Length of C++ arrays allocated by operator new[]

N

Nick Keighley

AFAIK it is impossible to detect the original length of an array from
the object pointer.

class SomeClass
{ // ...

};

SomeClass* array = new SomeClass[10];

size_t length = get_length_of_array(array); // Impossible

But the runtime needs to keep track of the number of elements anyway, to
call the appropriate number of destructors at delete[]. Why does the
language not allow to access this internal field?

1. backwards compatibility with C
2. new may allocate more memory than specified (though to call the
right number of DTORs it needs to know how many objects are actually
allocated)
3. no way to distinguish new'ed from other allocations


void fred(T* a)
{
for (i = 0; i < get_length_of_array(a); i++)
do_stuff (a);
}

this won't work for

a = (T*)malloc(n*sizeof(a));
T a[n];
 
N

none

SomeClass* array = new SomeClass[10];

size_t length = get_length_of_array(array); // Impossible

any particular reason you don't want to use vector instead and then use
vect::size ?

- The old platform does not support STL well.

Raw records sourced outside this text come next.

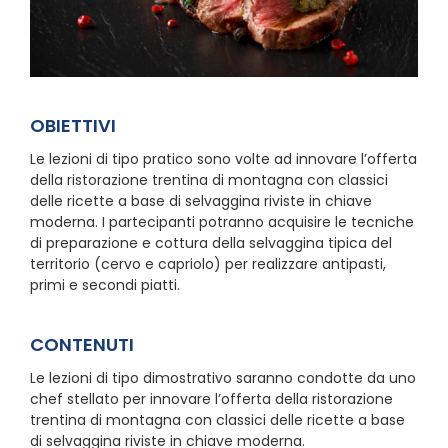
OBIETTIVI
Le lezioni di tipo pratico sono volte ad innovare l’offerta
della ristorazione trentina di montagna con classici
delle ricette a base di selvaggina riviste in chiave
moderna. I partecipanti potranno acquisire le tecniche
di preparazione e cottura della selvaggina tipica del
territorio (cervo e capriolo) per realizzare antipasti,
primi e secondi piatti.
CONTENUTI
Le lezioni di tipo dimostrativo saranno condotte da uno
chef stellato per innovare l’offerta della ristorazione
trentina di montagna con classici delle ricette a base
di selvaggina riviste in chiave moderna.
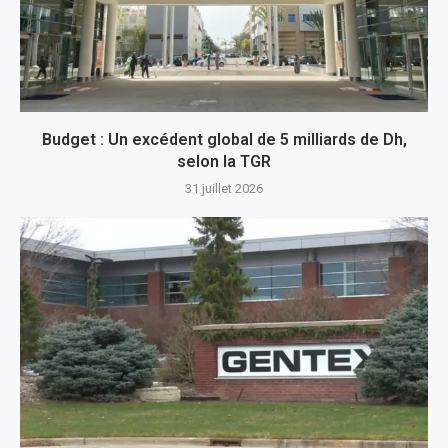
Budget : Un excédent global de 5 milliards de Dh,
selon la TGR
31 juillet 2026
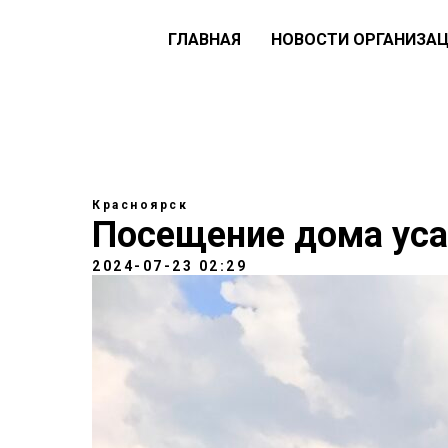
ГЛАВНАЯ
НОВОСТИ ОРГАНИЗА
Красноярск
Посещение дома ус
2024-07-23 02:29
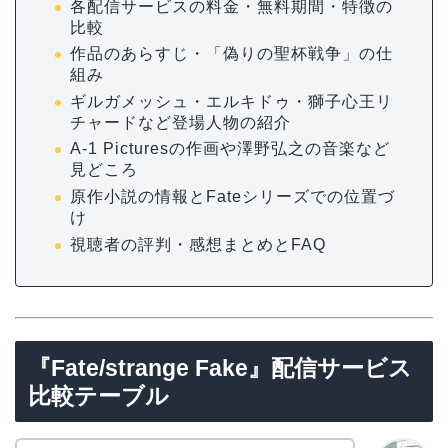
各配信サービスの料金・無料期間・特徴の
比較
作品のあらすじ・「偽りの聖杯戦争」の仕
組み
ギルガメッシュ・エルキドゥ・獅子心王リ
チャードなど登場人物の紹介
A-1 Picturesの作画や澤野弘之の音楽など
見どころ
原作小説の情報とFateシリーズでの位置づ
け
視聴者の評判・感想まとめとFAQ
『Fate/strange Fake』配信サービス
比較テーブル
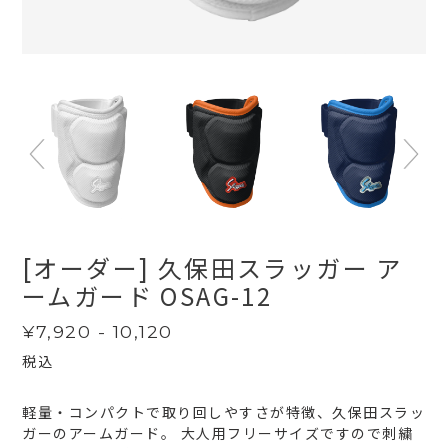
[オーダー] 久保田スラッガー ア
ームガード OSAG-12
通
¥7,920 - 10,120
常
税込
価
格
軽量・コンパクトで取り回しやすさが特徴、久保田スラッ
ガーのアームガード。 大人用フリーサイズですので刺繍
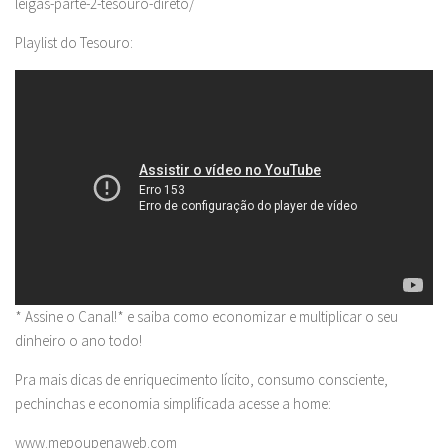
leigas-parte-2-tesouro-direto/
Playlist do Tesouro:
* Assine o Canal!* e saiba como economizar e multiplicar o seu
dinheiro o ano todo!
Pra mais dicas de enriquecimento lícito, consumo consciente,
pechinchas e economia simplificada acesse a home:
www.mepoupenaweb.com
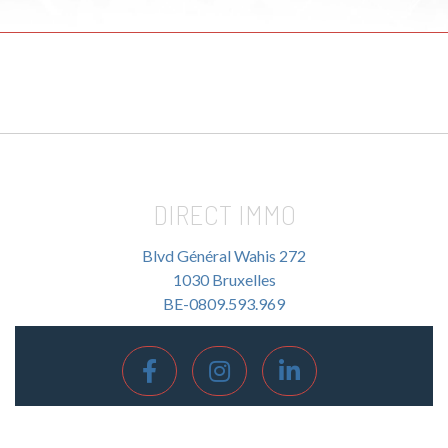
DIRECT IMMO
Blvd Général Wahis 272
1030 Bruxelles
BE-0809.593.969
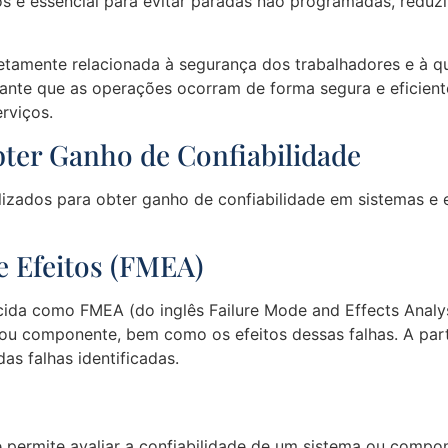
s é essencial para evitar paradas não programadas, reduz
retamente relacionada à segurança dos trabalhadores e à 
nte que as operações ocorram de forma segura e eficient
rviços.
bter Ganho de Confiabilidade
zados para obter ganho de confiabilidade em sistemas e eq
e Efeitos (FMEA)
cida como FMEA (do inglês Failure Mode and Effects Analys
ou componente, bem como os efeitos dessas falhas. A parti
das falhas identificadas.
e permite avaliar a confiabilidade de um sistema ou compo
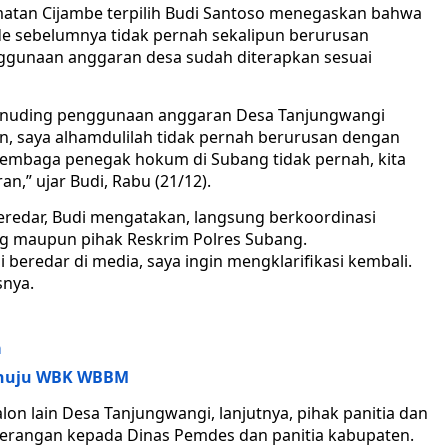
matan Cijambe terpilih Budi Santoso menegaskan bahwa
de sebelumnya tidak pernah sekalipun berurusan
gunaan anggaran desa sudah diterapkan sesuai
menuding penggunaan anggaran Desa Tanjungwangi
, saya alhamdulilah tidak pernah berurusan dengan
 lembaga penegak hokum di Subang tidak pernah, kita
n,” ujar Budi, Rabu (21/12).
eredar, Budi mengatakan, langsung berkoordinasi
g maupun pihak Reskrim Polres Subang.
i beredar di media, saya ingin mengklarifikasi kembali.
snya.
a
enuju WBK WBBM
lon lain Desa Tanjungwangi, lanjutnya, pihak panitia dan
erangan kepada Dinas Pemdes dan panitia kabupaten.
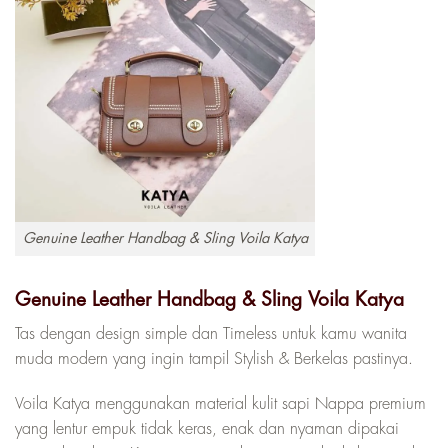
Genuine Leather Handbag & Sling Voila Katya
Genuine Leather Handbag & Sling Voila Katya
Tas dengan design simple dan Timeless untuk kamu wanita
muda modern yang ingin tampil Stylish & Berkelas pastinya.
Voila Katya menggunakan material kulit sapi Nappa premium
yang lentur empuk tidak keras, enak dan nyaman dipakai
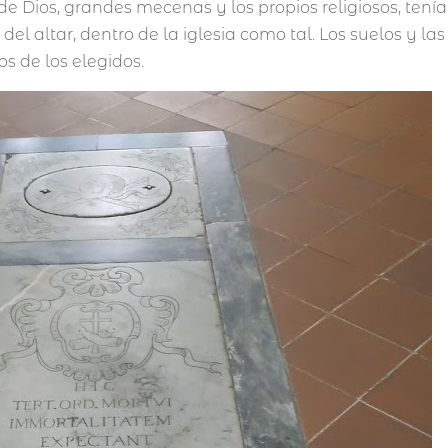
de Dios, grandes mecenas y los propios religiosos, tení
el altar, dentro de la iglesia como tal. Los suelos y las
s de los elegidos.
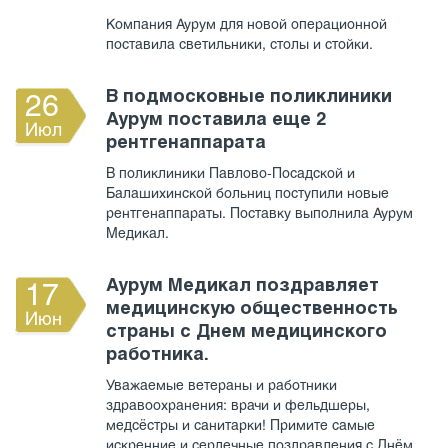
Компания Аурум для новой операционной
поставила светильники, столы и стойки.
В подмосковные поликлиники
26
Аурум поставила еще 2
Июл
рентгенаппарата
В поликлиники Павлово-Посадской и
Балашихинской больниц поступили новые
рентгенаппараты. Поставку выполнила Аурум
Медикал.
Аурум Медикал поздравляет
17
медицинскую общественность
Июн
страны с Днем медицинского
работника.
Уважаемые ветераны и работники
здравоохранения: врачи и фельдшеры,
медсёстры и санитарки! Примите самые
искренние и сердечные поздравления с Днём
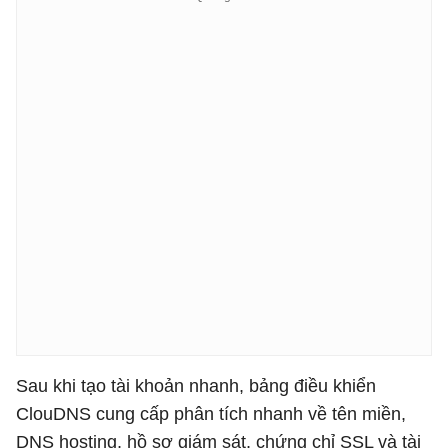
Sau khi tạo tài khoản nhanh, bảng điều khiển
ClouDNS cung cấp phân tích nhanh về tên miền,
DNS hosting, hồ sơ giám sát, chứng chỉ SSL và tài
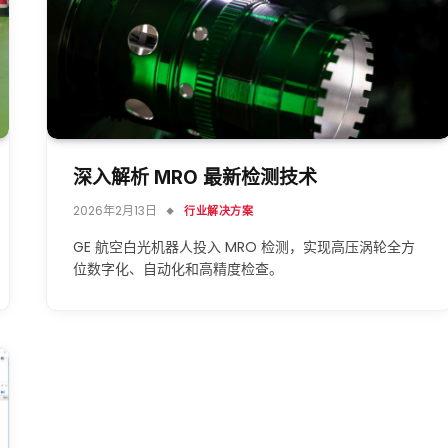
深入解析 MRO 最新检测技术
2026年2月13日
行业解决方案
GE 航空白光机器人投入 MRO 检测，实现高压涡轮全方
位数字化、自动化和高精度检查。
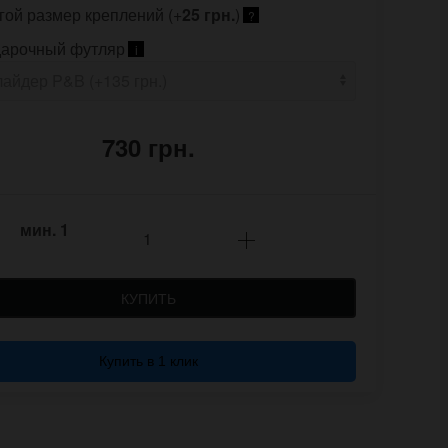
гой размер креплений (+
25 грн.
)
?
арочный футляр
i
730 грн.
мин.
1
КУПИТЬ
Купить в 1 клик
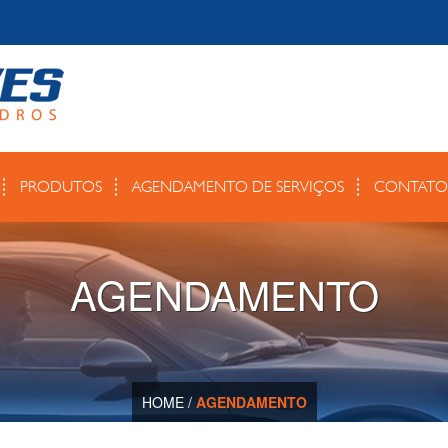
PRODUTOS
AGENDAMENTO DE SERVIÇOS
CONTATO
AGENDAMENTO
HOME
/
AGENDAMENTO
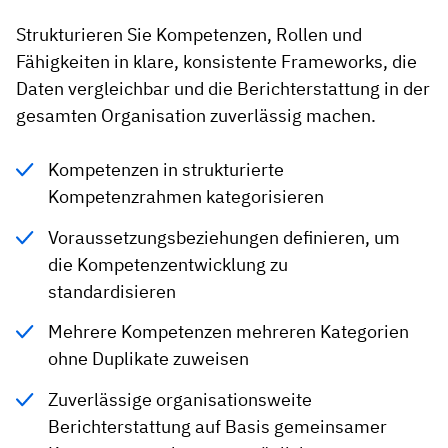
Strukturieren Sie Kompetenzen, Rollen und
Fähigkeiten in klare, konsistente Frameworks, die
Daten vergleichbar und die Berichterstattung in der
gesamten Organisation zuverlässig machen.
Kompetenzen in strukturierte
Kompetenzrahmen kategorisieren
Voraussetzungsbeziehungen definieren, um
die Kompetenzentwicklung zu
standardisieren
Mehrere Kompetenzen mehreren Kategorien
ohne Duplikate zuweisen
Zuverlässige organisationsweite
Berichterstattung auf Basis gemeinsamer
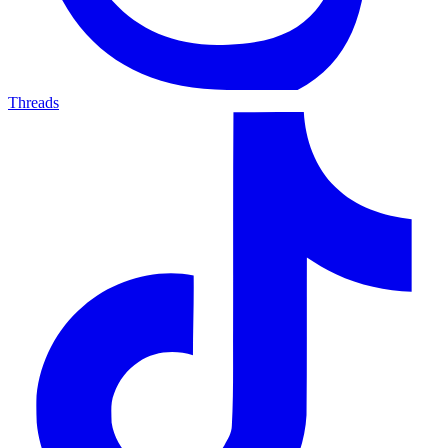
Threads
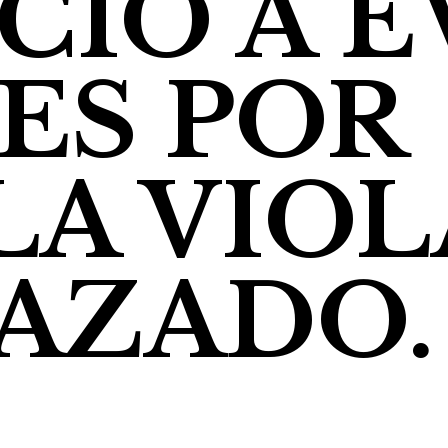
IÓ A E
ES POR
A VIOL
AZADO.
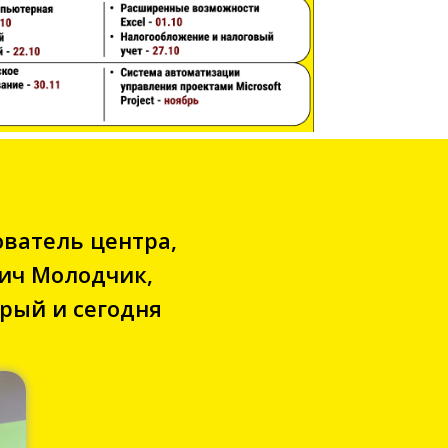
ователь центра,
вич Молодчик,
рый и сегодня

Really? What's that old platform? I was using the STL in
old compilers in the last century simply by adding STLPort to the
project.
- STL causes the executable size to explode. One disadvantage of
template meta programming over generics. (Of course, there are many
advantages on the other side.)

"Explode" is a bit strong. But yes, it will increase a bit but you
seem to totally ignore the "Of course, there are many advantages on
the other side." Don't just say it. Seriously consider it.
std::vector has the major disadvantage that any piece of code that has
write access to its elements can also change its size and, more
importantly, cause reallocations. That's sometimes not wanted and could
cause hard to find bugs with UB, especially if the array is shared
between threads.

Euh, how is it different from raw dynamic arrays? They have been
source of hard to find bugs for as long as programming has existed.
Bad programming is bad programming. At least std::vector gives you
the tools to encourage or event enforce better programming.

The problems you list above can be handled simply be controlling
access (using const by default unless write access is needed) or as
proposed elsewhere by offering a more constrained interface via
composition.

If you really share raw arrays between threads directly, I suggest that
you have a much more fundamental problem to address that the possible
reallocation that a std::vector may do.

Yan
 
G

Goran

  Why is this urban legend so persistent? People repeat it without actually
trying it.
  I just tested with these two programs:
//---------------------------------------------------------
int main()
{
    int* array = new int[10000];
    for(int i = 0; i < 10000; ++i) array = i;
    int value = 0;
    for(int i = 0; i < 10000; ++i) value += array;
    delete[] array;
    return value;
}
//---------------------------------------------------------

//---------------------------------------------------------
#include <vector>
int main()
{
    std::vector<int> array(10000);
    for(int i = 0; i < 10000; ++i) array = i;
    int value = 0;
    for(int i = 0; i < 10000; ++i) value += array;
    return value;
}
//---------------------------------------------------------

  The size of the first executable? 5104 bytes.
  The size of the second executable? 5528 bytes.
  Yeah, the size really exploded.

Use it for some dozen different types, not just int.
Use many functions of the STL containers not just the easiest ones.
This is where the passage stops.